LB: Set at middle linebacker with explosive 24-year-old leading tackler James Laurinaitis (114 tackles, 3 sacks, 1 INT), the Rams brought in a host of options to start alongside the Ohio State product in 2011. Along with holdovers Na'il Diggs (36 tackles) and Chris Chamberlain (34 tackles) -- neither Larry Grant nor David Vobora return -- the Rams added Diles, Leber and Brady Poppinga (14 tackles, 1 sack with Packers) to compete for outside positions. Leber (46 tackles, 1 INT), a veteran of nine seasons, should grab the starting strongside spot and the aggressive 32-year-old can help both against the run and in coverage. Diles (82 tackles) spent his fourth NFL season on the weakside for the Texans last year and will battle with Diggs for that spot. Josh Hull, who had his rookie season cut short last year because of an ACL injury, is the top candidate to back up Laurinaitis.

DB: Spagnuolo's new-look secondary will feature a pair of players he has worked with before in Philadelphia in Mikell and former Pro Bowl corner Al Harris. Mikell (88 tackles, 1 sack, 3 INT) made the Pro Bowl himself in 2009 and should step right in as a starter to replace departed safety Oshiomogho Atogwe, who finished second on the Rams with three interceptions last year. Fellow safety James Butler (20 tackles, 2 INT) will be given a chance to earn the other starting nod over Craig Dahl (98 tackles, 2 INT) despite a solid 2010 campaign from the latter that featured 13 starts. Harris, who played in three games with the Dolphins a year ago, should serve as a mentor to St. Louis' young corners such as third-year pro Bradley Fletcher (75 tackles, 4 INT), who made 15 starts last year and led the club in picks. Oft-injured Justin King will try to stay on the field as St. Louis' third corner, with veteran Ron Bartell (61 tackles) back to man the other starting spot.

SPECIAL TEAMS: In addition to being the Rams' top receiver, Amendola also handled the majority of the returns, averaging 22.8 yards per kickoff and 11.3 yards on punts. He and Gilyard should fill the role again this year. Kicker Josh Brown has had his ups and downs in three seasons since joining the Rams, but after hitting on just 79.2 percent of his field goal attempts in '09, that number went up to 84.6 percent last season after he made good on 33-of-39 tries. He did miss the second extra point of his career, but has a very strong leg and gives Spagnuolo a comfortable option on long-range kicks.

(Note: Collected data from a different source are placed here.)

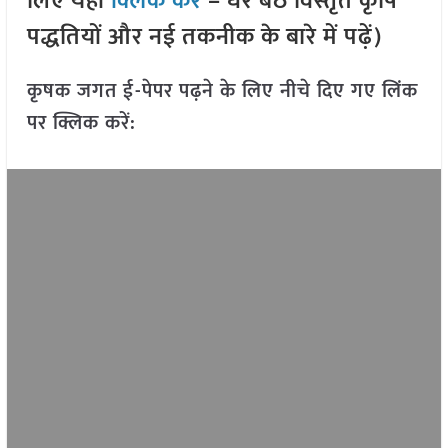
लिए यहां
क्लिक करें
– घर बैठे विस्तृत कृषि
पद्धतियों और नई तकनीक के बारे में पढ़ें)
कृषक जगत ई-पेपर पढ़ने के लिए नीचे दिए गए लिंक
पर क्लिक करें: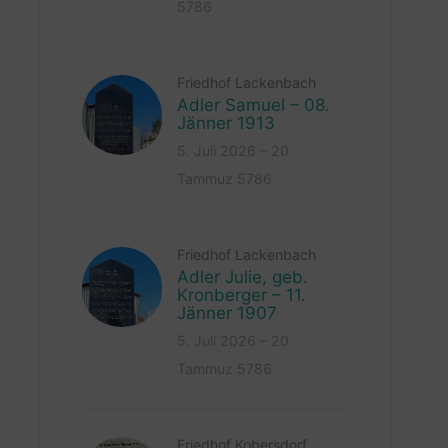
5786
Friedhof Lackenbach
Adler Samuel – 08.
Jänner 1913
5. Juli 2026 – 20
Tammuz 5786
Friedhof Lackenbach
Adler Julie, geb.
Kronberger – 11.
Jänner 1907
5. Juli 2026 – 20
Tammuz 5786
Friedhof Kobersdorf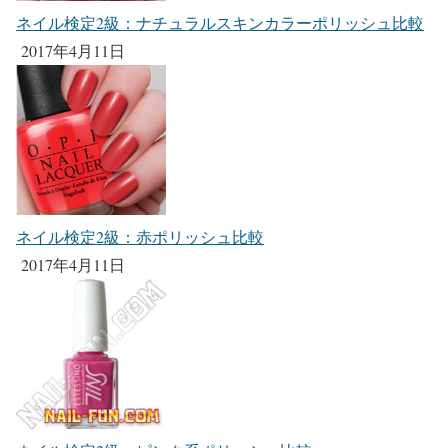
ネイル検定2級：ナチュラルスキンカラーポリッシュ比較
2017年4月11日
ネイル検定2級：赤ポリッシュ比較
2017年4月11日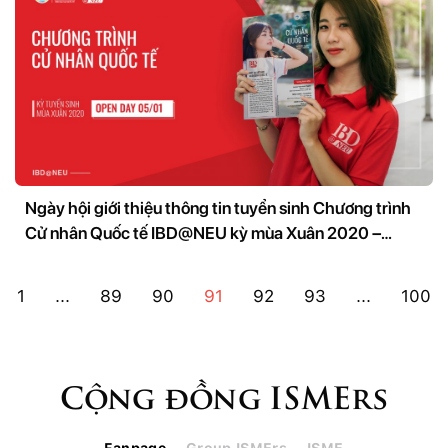
Ngày hội giới thiệu thông tin tuyển sinh Chương trình
Cử nhân Quốc tế IBD@NEU kỳ mùa Xuân 2020 –
5/1/2020
1
...
89
90
91
92
93
...
100
Cộng đồng ISMErs
Fanpage
Group ISMErs
ISME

Punter Donnie Jones was named a Pro Bowl alternate after ranking fourth in the NFC with a gross punting average of 45.5 yards per boot, and he was second in the conference with a 40.0 net average.

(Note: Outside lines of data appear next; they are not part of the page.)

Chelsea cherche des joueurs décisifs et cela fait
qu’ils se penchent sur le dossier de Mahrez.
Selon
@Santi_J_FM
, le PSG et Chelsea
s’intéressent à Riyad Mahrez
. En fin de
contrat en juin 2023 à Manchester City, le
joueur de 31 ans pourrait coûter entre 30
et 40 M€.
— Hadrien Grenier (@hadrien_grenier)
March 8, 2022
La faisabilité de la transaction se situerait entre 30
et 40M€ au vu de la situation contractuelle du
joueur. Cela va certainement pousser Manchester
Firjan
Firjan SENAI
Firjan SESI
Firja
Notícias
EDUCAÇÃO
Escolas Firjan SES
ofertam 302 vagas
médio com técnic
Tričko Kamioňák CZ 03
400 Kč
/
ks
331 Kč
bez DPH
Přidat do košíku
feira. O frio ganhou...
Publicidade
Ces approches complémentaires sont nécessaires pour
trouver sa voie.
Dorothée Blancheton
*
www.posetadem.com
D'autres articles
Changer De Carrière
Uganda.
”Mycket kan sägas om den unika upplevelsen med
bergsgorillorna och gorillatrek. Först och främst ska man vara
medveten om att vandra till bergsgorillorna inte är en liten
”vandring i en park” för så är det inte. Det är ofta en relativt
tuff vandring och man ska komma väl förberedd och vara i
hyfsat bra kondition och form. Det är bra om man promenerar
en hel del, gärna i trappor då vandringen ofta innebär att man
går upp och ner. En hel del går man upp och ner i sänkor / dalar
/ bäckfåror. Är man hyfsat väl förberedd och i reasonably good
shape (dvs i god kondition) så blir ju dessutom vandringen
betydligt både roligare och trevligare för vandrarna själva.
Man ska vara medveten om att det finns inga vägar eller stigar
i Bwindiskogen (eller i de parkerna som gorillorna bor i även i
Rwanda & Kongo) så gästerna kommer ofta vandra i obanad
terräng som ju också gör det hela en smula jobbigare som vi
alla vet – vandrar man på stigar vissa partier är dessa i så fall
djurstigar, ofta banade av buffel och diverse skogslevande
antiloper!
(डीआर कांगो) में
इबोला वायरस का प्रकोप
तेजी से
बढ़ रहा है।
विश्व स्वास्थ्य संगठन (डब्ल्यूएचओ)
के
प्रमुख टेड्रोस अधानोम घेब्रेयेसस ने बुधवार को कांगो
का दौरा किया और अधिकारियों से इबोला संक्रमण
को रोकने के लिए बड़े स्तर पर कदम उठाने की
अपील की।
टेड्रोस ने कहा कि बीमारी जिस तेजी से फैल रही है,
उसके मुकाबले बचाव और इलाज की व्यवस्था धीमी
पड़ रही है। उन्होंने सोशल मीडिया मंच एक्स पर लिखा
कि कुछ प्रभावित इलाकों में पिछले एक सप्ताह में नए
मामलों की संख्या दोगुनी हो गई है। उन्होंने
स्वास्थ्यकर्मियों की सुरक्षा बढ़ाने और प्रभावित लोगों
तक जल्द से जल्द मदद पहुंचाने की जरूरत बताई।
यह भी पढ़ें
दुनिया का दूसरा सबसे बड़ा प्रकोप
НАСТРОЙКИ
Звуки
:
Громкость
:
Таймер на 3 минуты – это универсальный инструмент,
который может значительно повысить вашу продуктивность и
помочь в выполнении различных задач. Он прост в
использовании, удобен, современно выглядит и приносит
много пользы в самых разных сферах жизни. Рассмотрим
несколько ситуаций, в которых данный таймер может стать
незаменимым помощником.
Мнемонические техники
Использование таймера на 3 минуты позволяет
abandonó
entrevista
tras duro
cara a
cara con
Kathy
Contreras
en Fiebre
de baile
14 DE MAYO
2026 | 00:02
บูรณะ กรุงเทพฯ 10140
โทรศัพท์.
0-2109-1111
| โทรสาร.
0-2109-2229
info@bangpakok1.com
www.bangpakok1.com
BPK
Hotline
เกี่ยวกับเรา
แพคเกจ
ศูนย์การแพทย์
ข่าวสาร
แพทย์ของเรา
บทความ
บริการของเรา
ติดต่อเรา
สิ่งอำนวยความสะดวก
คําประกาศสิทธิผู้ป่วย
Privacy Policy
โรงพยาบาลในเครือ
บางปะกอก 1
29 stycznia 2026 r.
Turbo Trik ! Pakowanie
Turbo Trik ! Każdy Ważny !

PROGNOSIS: There are a lot of things to like about the Rams going into this season. The addition of McDaniels and Sims-Walker to the offense could mean high scoring that would help overcome some of the defensive deficiencies that held the club back a year ago. That being said, the changes to the personnel on that side of the ball could also make the Rams take another step forward, especially with a deep and talented linebacking group now in place and an already established pass rush. St. Louis will be tested early with games against Philadelphia, the New York Giants, Baltimore and Washington before its bye -- though three of those contests are at home -- and it gets defending Super Bowl champ Green Bay, Dallas and New Orleans following the break. That tough stretch could have the Rams in a pretty deep hole by the time they begin division play on Nov. 6, but a few stolen victories and St. Louis could challenge for the NFC West title with ease.